Sharon Hodgson, Labour MP for Washington and Sunderland West, said an agreement between Vertex, NICE, and the NHS would provide an “immediate outcome” that would get families their cystic fibrosis drugs.
Crown use remains an alternative only if negotiations continue to stall as it would take such a long time to implement, she said.
“Although that would be an option to look at if nothing else can be found, it would not give the families the drugs as quickly as we would like.”

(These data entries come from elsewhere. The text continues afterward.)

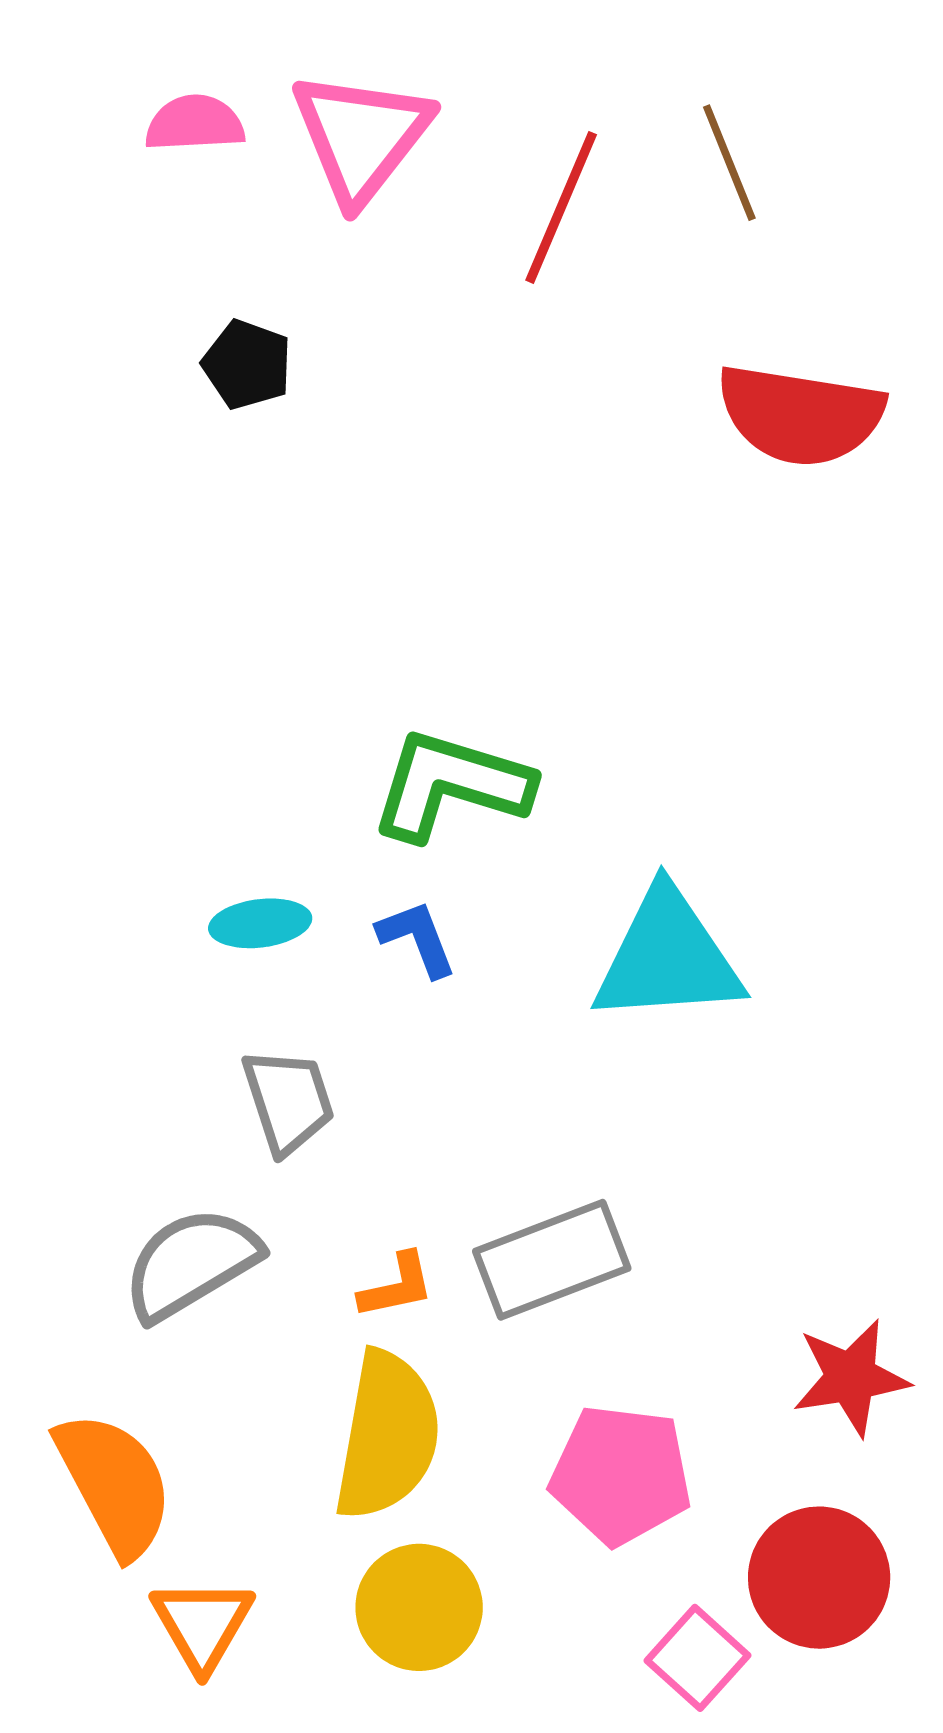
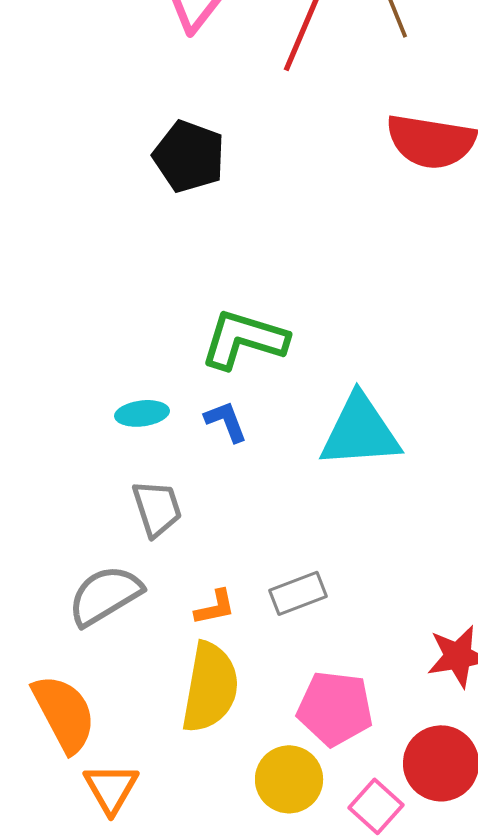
black pentagon: (247, 364) -> (189, 156), moved, size x1.5
gray rectangle: (552, 1260) -> (298, 593), size x0.7
yellow circle: (419, 1607) -> (289, 779), moved

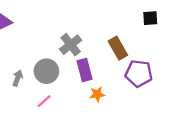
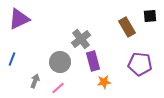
brown rectangle: (118, 48) -> (127, 27), moved
gray arrow: (18, 78) -> (35, 81), moved

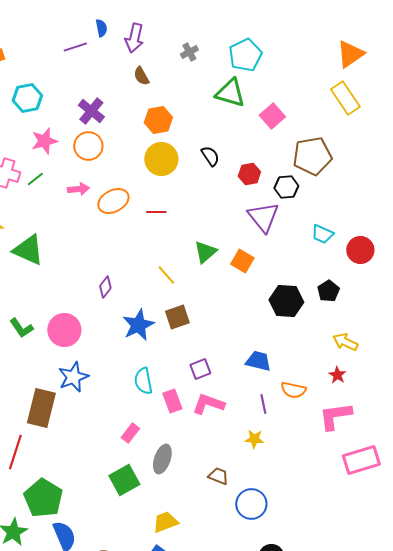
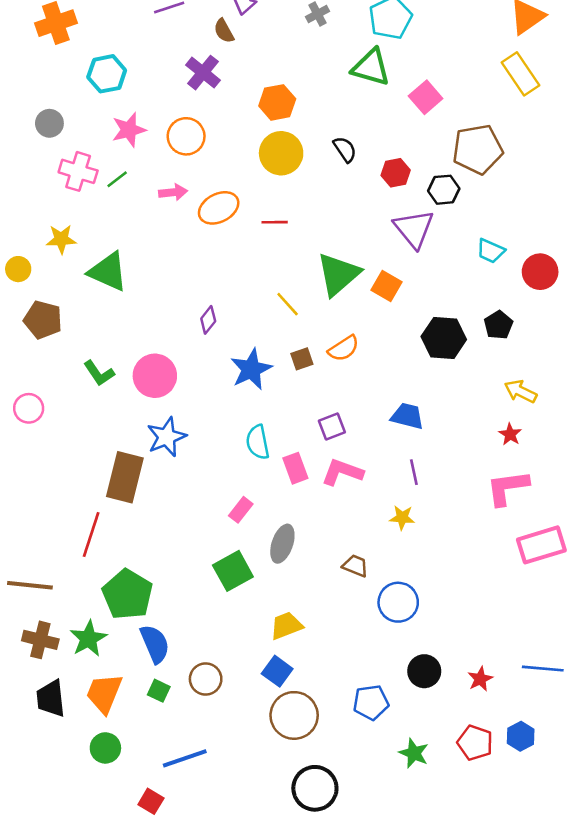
brown semicircle: (141, 76) -> (224, 31), moved
purple cross: (91, 111) -> (203, 73), moved
green triangle: (205, 252) -> (338, 274), size x1.5
brown square: (177, 317) -> (302, 359), size x0.7
orange semicircle: (293, 390) -> (344, 348), moved, turned -45

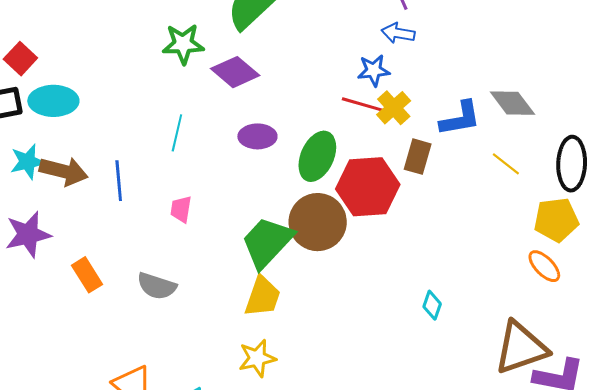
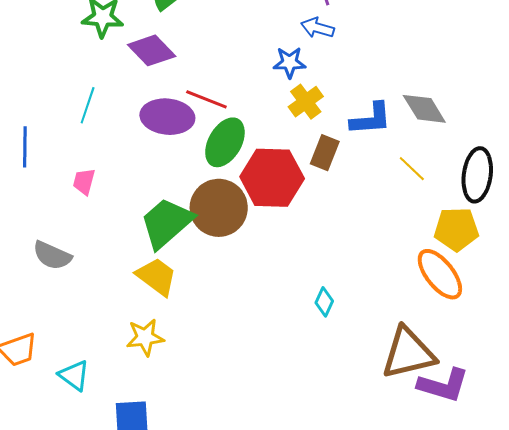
red line: (363, 105) -> (206, 99), moved
purple ellipse: (257, 136) -> (167, 117), size x1.4
orange ellipse: (544, 266) -> (440, 274), size x1.5
yellow trapezoid: (263, 297) -> (157, 277), turned -78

In a separate development, the Association of the British Pharmaceutical Industry (ABPI) took the unusual step of praising NHS England for the flexibility it has shown during the negotiations.
In a blog post last week, the ABPI’s executive director for commercial policy, Richard Torbett, noted that Vertex is not a member of the trade body, and added that there is no information about the prices that are being discussed in the negotiations.
These are being kept secret for commercial reasons – but what is in the public domain is the structure of the deal NHS England has offered.
This would allow for a two-year managed entry period during which time the NHS would gather information about how Orkambi works in the real world.
If the drug performs well there is scope for a price increase, while if outcomes are below expectations its price could drop.
Torbett said: “It is clear that the structure of the offer represents exactly the sort of flexibility industry has been calling for some time.”
The ABPI has struck a new five-year pricing deal with the government for branded drugs that caps the overall spend each year, and rebates any excess back to the NHS.
A spokesperson for Vertex said the company welcomed the debate and “shared the urgency” of the speakers who wished to bring the drug to patients in England.
The spokesperson added: “We remain highly committed to the negotiations with NHS England and can confirm that a further meeting took place between Vertex and NHS England on Friday, 7th June. Our intensive work continues on a daily basis.
“In the absence of an access agreement, Vertex will continue to provide free medicines to patients who are the most seriously ill, based on objective clinical criteria, through our compassionate use programme.”